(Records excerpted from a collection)
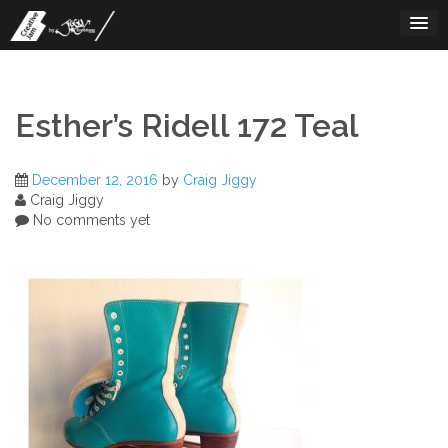
Skip
to
content
Esther’s Ridell 172 Teal
December 12, 2016
by
Craig Jiggy
Craig Jiggy
No comments yet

* EXERCISE PROMPT
Print all the entries exactly as they appear, without the pictures.

* EXERCISE SOLUTION
Skip
to
content
Esther’s Ridell 172 Teal
December 12, 2016
by
Craig Jiggy
Craig Jiggy
No comments yet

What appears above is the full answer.